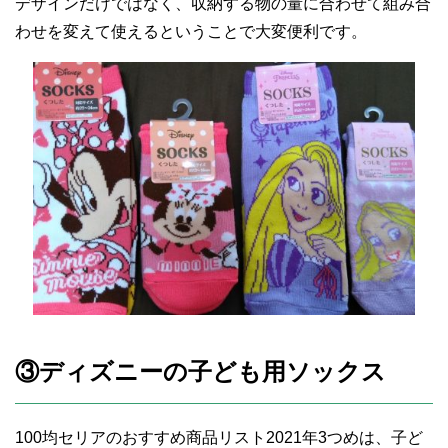
デザインだけではなく、収納する物の量に合わせて組み合
わせを変えて使えるということで大変便利です。
③ディズニーの子ども用ソックス
100均セリアのおすすめ商品リスト2021年3つめは、子ど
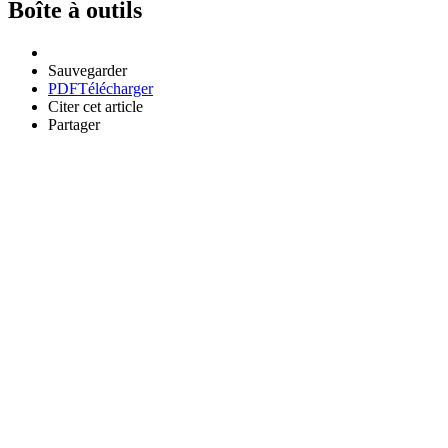
Boîte à outils
Sauvegarder
PDF
Télécharger
Citer cet article
Partager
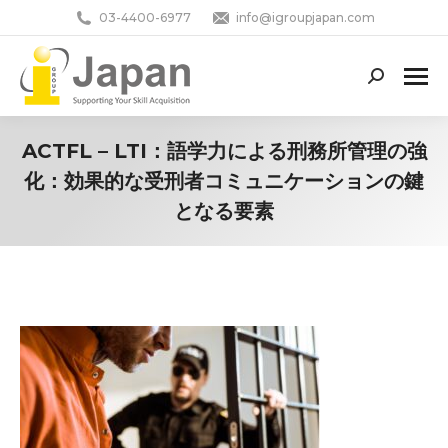
03-4400-6977
info@igroupjapan.com
Search:
ACTFL – LTI：語学力による刑務所管理の強
化：効果的な受刑者コミュニケーションの鍵
となる要素
You are here:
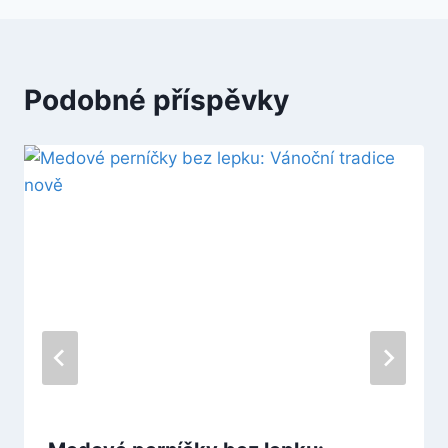
Podobné příspěvky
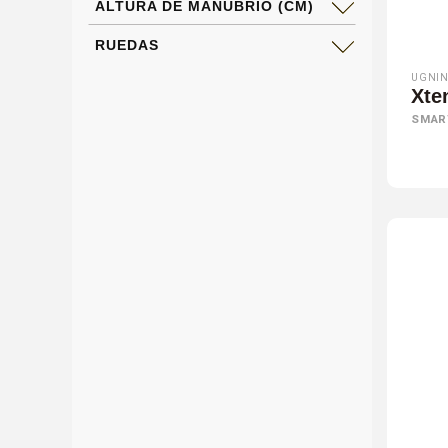
ALTURA DE MANUBRIO (CM)
RUEDAS
UGNIN
Xte
SMAR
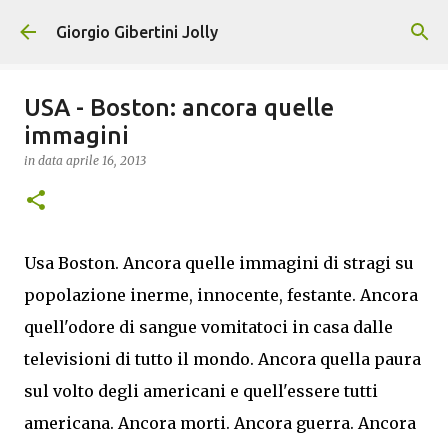
Passa ai contenuti principali
Giorgio Gibertini Jolly
USA - Boston: ancora quelle
immagini
in data
aprile 16, 2013
Usa Boston. Ancora quelle immagini di stragi su
popolazione inerme, innocente, festante. Ancora
quell'odore di sangue vomitatoci in casa dalle
televisioni di tutto il mondo. Ancora quella paura
sul volto degli americani e quell'essere tutti
americana. Ancora morti. Ancora guerra. Ancora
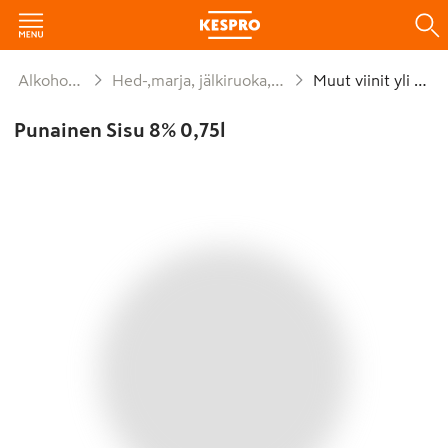
Alkoholijuomat
Hed-,marja, jälkiruoka,alkoholitt viinit
Muut viinit yli 1,2%
Punainen Sisu 8% 0,75l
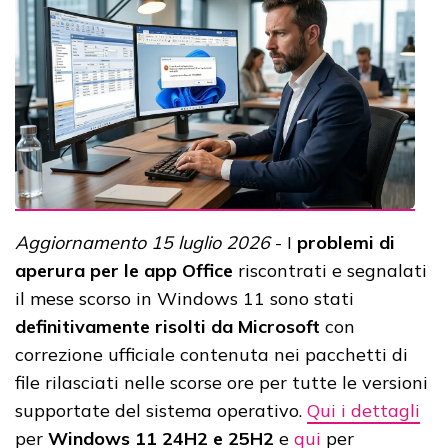
Aggiornamento 15 luglio 2026
- I
problemi di
aperura per le app Office
riscontrati e segnalati
il mese scorso in Windows 11 sono stati
definitivamente risolti da Microsoft
con
correzione ufficiale contenuta nei pacchetti di
file rilasciati nelle scorse ore per tutte le versioni
supportate del sistema operativo.
Qui i dettagli
per
Windows 11 24H2 e 25H2
e
qui
per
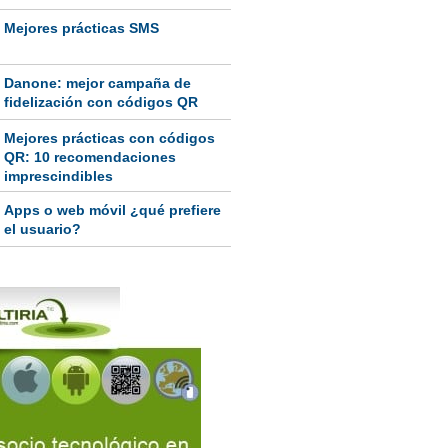
Mejores prácticas SMS
Danone: mejor campaña de
fidelización con códigos QR
Mejores prácticas con códigos
QR: 10 recomendaciones
imprescindibles
Apps o web móvil ¿qué prefiere
el usuario?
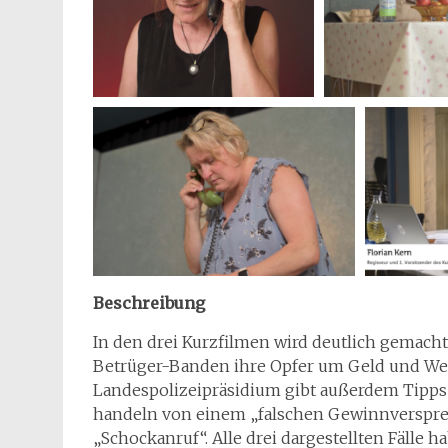
Beschreibung
In den drei Kurzfilmen wird deutlich gemach
Betrüger-Banden ihre Opfer um Geld und We
Landespolizeipräsidium gibt außerdem Tipps 
handeln von einem „falschen Gewinnversprec
„Schockanruf“. Alle drei dargestellten Fälle 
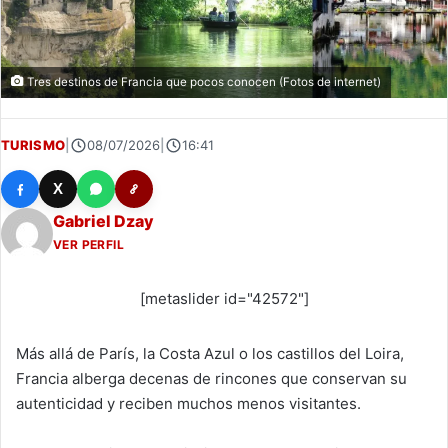
Tres destinos de Francia que pocos conocen (Fotos de internet)
TURISMO
|
08/07/2026
|
16:41
X
Gabriel Dzay
VER PERFIL
[metaslider id="42572"]
Más allá de París, la Costa Azul o los castillos del Loira,
Francia alberga decenas de rincones que conservan su
autenticidad y reciben muchos menos visitantes.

-.-.-

How to complete this task – Would you please return all lines from the listing above that contain "immagini"?

Result of the task –
immagini
Usa Boston. Ancora quelle immagini di stragi su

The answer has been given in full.